Mit dieser Technik hätte der Nematoden-Symbiont jedoch ein fatales Problem: Das stäbchenförmige Bakterium ist nämlich an einem Pol mit dem Nematoden verankert, der andere Teil flottiert frei in der Umgebung. Möchte sich der Einzeller nun duplizieren, wäre die altbekannte Teilungsmethode mit der Zell-Einschnürung in der Mitte unvorteilhaft. Denn der vordere Pol würde wie gewohnt am Nematoden haften bleiben, während der abgeschnürte hintere Teil einfach abfallen und auf den sandigen Meeresboden herabsinken würde.

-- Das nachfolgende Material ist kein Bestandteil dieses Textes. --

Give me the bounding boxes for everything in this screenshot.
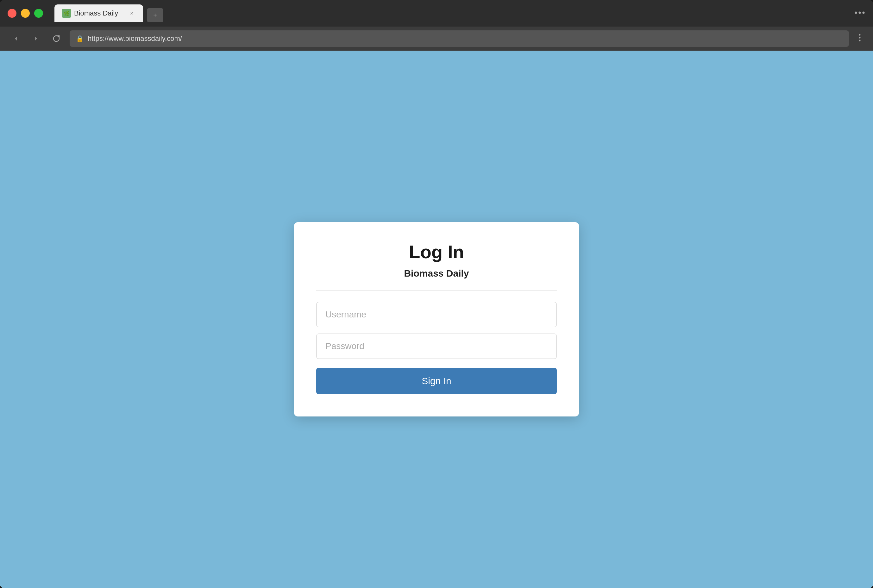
lock-icon: 🔒: [76, 35, 84, 42]
password-input[interactable]: [316, 333, 557, 359]
svg-point-1: [859, 12, 861, 14]
tab-bar: 🌿 Biomass Daily × +: [54, 4, 849, 22]
browser-window: 🌿 Biomass Daily × +: [0, 0, 873, 588]
browser-menu-icon[interactable]: [854, 9, 866, 18]
back-button[interactable]: [9, 32, 23, 46]
close-button[interactable]: [8, 9, 16, 18]
sign-in-button[interactable]: Sign In: [316, 368, 557, 394]
overflow-menu-button[interactable]: [855, 33, 864, 44]
address-bar[interactable]: 🔒 https://www.biomassdaily.com/: [70, 30, 849, 47]
new-tab-button[interactable]: +: [147, 8, 164, 22]
url-text: https://www.biomassdaily.com/: [88, 34, 182, 43]
tab-title: Biomass Daily: [74, 9, 118, 17]
svg-point-5: [859, 39, 861, 41]
svg-point-3: [859, 34, 861, 36]
viewport: Log In Biomass Daily Sign In: [0, 51, 873, 588]
active-tab[interactable]: 🌿 Biomass Daily ×: [54, 4, 143, 22]
svg-point-0: [855, 12, 857, 14]
title-bar: 🌿 Biomass Daily × +: [0, 0, 873, 27]
tab-favicon: 🌿: [62, 9, 71, 18]
login-subheading: Biomass Daily: [316, 268, 557, 279]
maximize-button[interactable]: [34, 9, 43, 18]
traffic-lights: [8, 9, 43, 18]
tab-close-button[interactable]: ×: [128, 9, 135, 17]
reload-button[interactable]: [50, 32, 63, 46]
svg-point-2: [862, 12, 865, 14]
svg-point-4: [859, 37, 861, 38]
forward-button[interactable]: [29, 32, 43, 46]
username-input[interactable]: [316, 302, 557, 327]
divider: [316, 290, 557, 291]
login-heading: Log In: [316, 241, 557, 262]
minimize-button[interactable]: [21, 9, 30, 18]
toolbar: 🔒 https://www.biomassdaily.com/: [0, 27, 873, 51]
login-card: Log In Biomass Daily Sign In: [294, 222, 579, 417]
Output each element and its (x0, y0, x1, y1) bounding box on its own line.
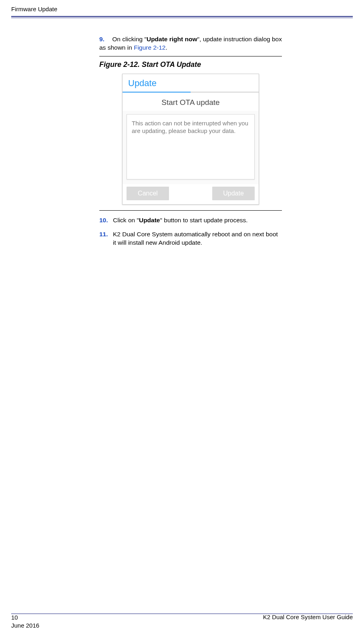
figure-rule-top (99, 56, 282, 56)
step-number: 10. (99, 216, 113, 225)
step-bold: Update right now (147, 36, 197, 42)
dialog-app-title: Update (128, 78, 157, 88)
step-text-pre: On clicking " (112, 36, 147, 42)
figure-rule-bottom (99, 210, 282, 211)
step-number: 11. (99, 230, 113, 247)
dialog-title: Start OTA update (123, 93, 259, 111)
dialog-body-text: This action can not be interrupted when … (127, 114, 255, 179)
step-text-pre: Click on " (113, 217, 139, 223)
page-header: Firmware Update (0, 0, 364, 16)
step-text: K2 Dual Core System automatically reboot… (113, 230, 282, 247)
step-11: 11. K2 Dual Core System automatically re… (99, 230, 282, 247)
page-number: 10 (11, 614, 39, 622)
step-text-post: " button to start update process. (160, 217, 247, 223)
footer-left: 10 June 2016 (11, 614, 39, 629)
header-rule (11, 16, 353, 18)
step-10: 10. Click on "Update" button to start up… (99, 216, 282, 225)
step-text-post: . (165, 44, 167, 51)
cancel-button[interactable]: Cancel (127, 187, 169, 200)
figure-caption: Figure 2-12. Start OTA Update (99, 60, 282, 69)
step-number: 9. (99, 35, 111, 44)
dialog-header: Update (123, 74, 259, 92)
footer-date: June 2016 (11, 622, 39, 630)
figure-ref-link[interactable]: Figure 2-12 (134, 44, 165, 51)
main-content: 9. On clicking "Update right now", updat… (99, 35, 282, 247)
ota-dialog: Update Start OTA update This action can … (122, 74, 259, 205)
page-footer: 10 June 2016 K2 Dual Core System User Gu… (11, 614, 353, 629)
step-text: Click on "Update" button to start update… (113, 216, 248, 225)
step-9: 9. On clicking "Update right now", updat… (99, 35, 282, 52)
section-title: Firmware Update (11, 6, 57, 12)
dialog-screenshot: Update Start OTA update This action can … (99, 74, 282, 205)
step-bold: Update (139, 217, 160, 223)
footer-guide-title: K2 Dual Core System User Guide (263, 614, 353, 629)
dialog-button-row: Cancel Update (123, 184, 259, 204)
update-button[interactable]: Update (212, 187, 255, 200)
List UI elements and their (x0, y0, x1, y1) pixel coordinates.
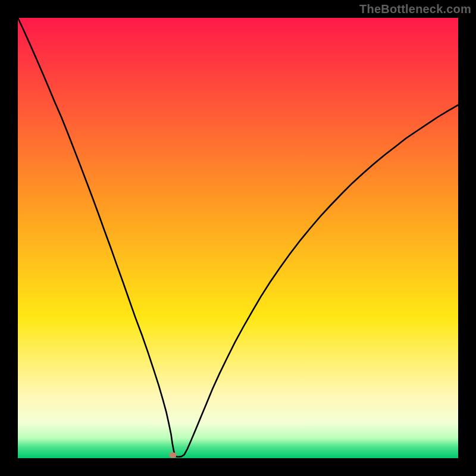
watermark-text: TheBottleneck.com (359, 2, 471, 16)
plot-area (18, 18, 458, 458)
optimum-marker (169, 452, 176, 458)
chart-svg (18, 18, 458, 458)
chart-frame: TheBottleneck.com (0, 0, 476, 476)
gradient-background (18, 18, 458, 458)
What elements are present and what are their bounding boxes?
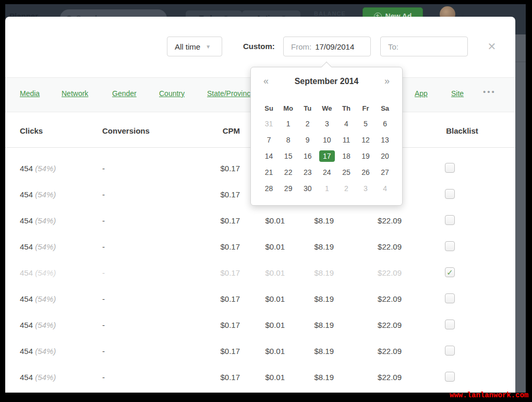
chevron-down-icon: ▼ [205,44,211,50]
day-cell[interactable]: 14 [259,148,279,164]
cell-col4: $0.01 [238,373,285,382]
weekday-label: Su [259,101,279,115]
cell-clicks: 454 (54%) [20,216,56,225]
cell-clicks: 454 (54%) [20,347,56,356]
cell-conversions: - [102,242,105,251]
day-cell[interactable]: 15 [279,148,298,164]
cell-clicks: 454 (54%) [20,294,56,303]
table-row: 454 (54%)-$0.17$0.01$8.19$22.09 [5,364,515,390]
day-cell[interactable]: 5 [356,115,375,132]
next-month-icon[interactable]: » [384,76,390,87]
cell-col6: $22.09 [344,294,402,303]
dimension-tab-app[interactable]: App [415,89,428,98]
cell-clicks: 454 (54%) [20,164,56,173]
day-cell[interactable]: 29 [279,180,298,196]
cell-clicks: 454 (54%) [20,373,56,382]
dimension-tab-media[interactable]: Media [20,89,40,98]
dimension-tab-state-province[interactable]: State/Province [207,89,255,98]
blacklist-checkbox[interactable] [445,163,455,173]
more-menu-icon[interactable]: ••• [483,87,496,96]
blacklist-checkbox[interactable] [445,320,455,329]
day-cell-selected[interactable]: 17 [317,148,336,164]
blacklist-checkbox[interactable] [445,346,455,356]
cell-col4: $0.01 [238,268,285,277]
weekday-label: Tu [298,101,317,115]
day-cell[interactable]: 22 [279,164,298,180]
day-cell[interactable]: 24 [317,164,336,180]
day-cell[interactable]: 31 [259,115,279,132]
col-header-blacklist: Blacklist [433,126,491,135]
table-row: 454 (54%)-$0.17$0.01$8.19$22.09 [5,338,515,364]
cell-col6: $22.09 [344,268,402,277]
col-header-cpm: CPM [188,126,240,135]
dimension-tab-network[interactable]: Network [62,89,88,98]
cell-conversions: - [102,268,105,277]
day-cell[interactable]: 11 [336,132,356,148]
day-cell[interactable]: 4 [336,115,356,132]
day-cell[interactable]: 20 [376,148,395,164]
day-cell[interactable]: 26 [356,164,375,180]
cell-cpm: $0.17 [188,190,240,199]
blacklist-checkbox[interactable] [445,372,455,382]
cell-cpm: $0.17 [188,164,240,173]
day-cell[interactable]: 28 [259,180,279,196]
day-cell[interactable]: 25 [336,164,356,180]
day-cell[interactable]: 4 [376,180,395,196]
day-cell[interactable]: 3 [317,115,336,132]
day-cell[interactable]: 16 [298,148,317,164]
dimension-tab-gender[interactable]: Gender [112,89,137,98]
dimension-tab-site[interactable]: Site [451,89,464,98]
day-cell[interactable]: 21 [259,164,279,180]
day-cell[interactable]: 3 [356,180,375,196]
cell-col6: $22.09 [344,321,402,329]
from-date-input[interactable]: From: 17/09/2014 [283,37,371,56]
blacklist-checkbox[interactable] [445,215,455,225]
cell-col6: $22.09 [344,373,402,382]
dimension-tab-country[interactable]: Country [159,89,185,98]
cell-clicks: 454 (54%) [20,190,56,199]
day-cell[interactable]: 12 [356,132,375,148]
day-cell[interactable]: 7 [259,132,279,148]
day-cell[interactable]: 9 [298,132,317,148]
date-range-select[interactable]: All time ▼ [167,37,222,56]
cell-clicks: 454 (54%) [20,321,56,329]
day-cell[interactable]: 23 [298,164,317,180]
watermark: www.lanlanwork.com [450,391,532,399]
day-cell[interactable]: 1 [317,180,336,196]
day-cell[interactable]: 19 [356,148,375,164]
blacklist-checkbox[interactable] [445,189,455,199]
weekday-label: We [317,101,336,115]
cell-conversions: - [102,373,105,382]
cell-col5: $8.19 [287,373,334,382]
blacklist-checkbox-checked[interactable]: ✓ [445,267,455,277]
cell-col4: $0.01 [238,321,285,329]
cell-col4: $0.01 [238,347,285,356]
day-cell[interactable]: 18 [336,148,356,164]
day-cell[interactable]: 13 [376,132,395,148]
day-cell[interactable]: 30 [298,180,317,196]
cell-conversions: - [102,190,105,199]
day-cell[interactable]: 2 [336,180,356,196]
cell-clicks: 454 (54%) [20,242,56,251]
close-icon[interactable]: ✕ [485,40,499,53]
cell-col5: $8.19 [287,242,334,251]
day-cell[interactable]: 1 [279,115,298,132]
blacklist-checkbox[interactable] [445,241,455,251]
col-header-clicks: Clicks [20,126,43,135]
day-cell[interactable]: 10 [317,132,336,148]
day-cell[interactable]: 27 [376,164,395,180]
cell-conversions: - [102,347,105,356]
cell-conversions: - [102,216,105,225]
cell-cpm: $0.17 [188,373,240,382]
day-cell[interactable]: 8 [279,132,298,148]
screen: Planner Search Today ▼ Active ▼ BALANCE … [0,0,532,402]
custom-label: Custom: [243,42,275,51]
blacklist-checkbox[interactable] [445,293,455,303]
day-cell[interactable]: 6 [376,115,395,132]
day-cell[interactable]: 2 [298,115,317,132]
table-row: 454 (54%)-$0.17$0.01$8.19$22.09 [5,312,515,338]
to-date-input[interactable]: To: [380,37,468,56]
weekday-label: Th [336,101,356,115]
cell-cpm: $0.17 [188,268,240,277]
cell-col5: $8.19 [287,268,334,277]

Aber Mutter Evolution hat sich etwas einfallen lassen – frei nach dem Motto: „Lasst es uns doch einfach mal anders machen!“ Der Symbiont teilt sich nämlich der Länge nach. Was für stäbchenförmige Bakterien generell sehr ungewöhnlich ist, ist für den Wurm-Symbiont die einzige Möglichkeit, dass nach der Teilung beide Tochterzellen am Nematoden hängen bleiben.

Doch damit nicht genug. Die Forscher fanden weiterhin, dass die Bakterien sich asymmetrisch teilen. Das bedeutet: Das am Wurm verankerte Ende teilt sich zuerst, die Teilung des freien Endes folgt zeitversetzt. Ebenfalls für stäbchenförmige Bakterien eher ungewöhnlich.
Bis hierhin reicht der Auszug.